• [Exercise description]: Which lines of the records below contain the word "Principles"? Show each one.

• [Provided material]:

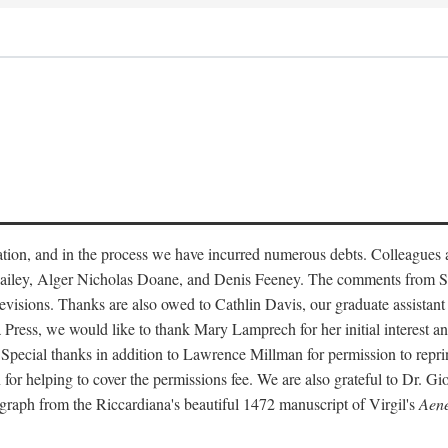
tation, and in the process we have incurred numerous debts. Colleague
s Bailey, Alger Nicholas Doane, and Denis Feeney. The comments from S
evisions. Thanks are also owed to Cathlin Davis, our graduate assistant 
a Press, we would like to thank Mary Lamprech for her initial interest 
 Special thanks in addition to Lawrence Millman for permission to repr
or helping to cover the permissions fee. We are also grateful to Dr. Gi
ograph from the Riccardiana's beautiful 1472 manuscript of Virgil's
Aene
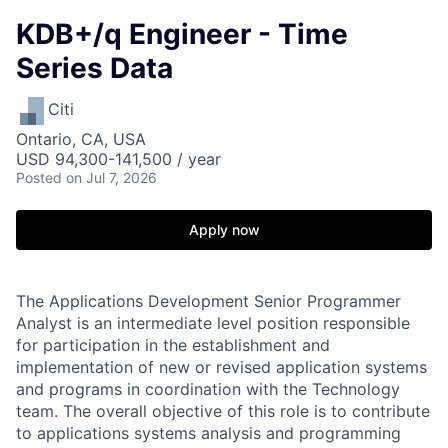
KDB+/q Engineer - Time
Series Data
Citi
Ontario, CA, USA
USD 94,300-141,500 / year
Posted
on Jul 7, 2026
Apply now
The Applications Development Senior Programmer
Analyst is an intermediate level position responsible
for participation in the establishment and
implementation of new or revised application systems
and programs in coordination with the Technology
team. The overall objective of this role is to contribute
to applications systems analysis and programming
* * *
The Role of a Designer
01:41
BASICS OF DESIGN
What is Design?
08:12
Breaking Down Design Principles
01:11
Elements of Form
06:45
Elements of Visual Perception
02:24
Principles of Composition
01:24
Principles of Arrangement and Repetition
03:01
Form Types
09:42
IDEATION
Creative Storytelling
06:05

• [Result of the task]:
Breaking Down Design Principles
Principles of Composition
Principles of Arrangement and Repetition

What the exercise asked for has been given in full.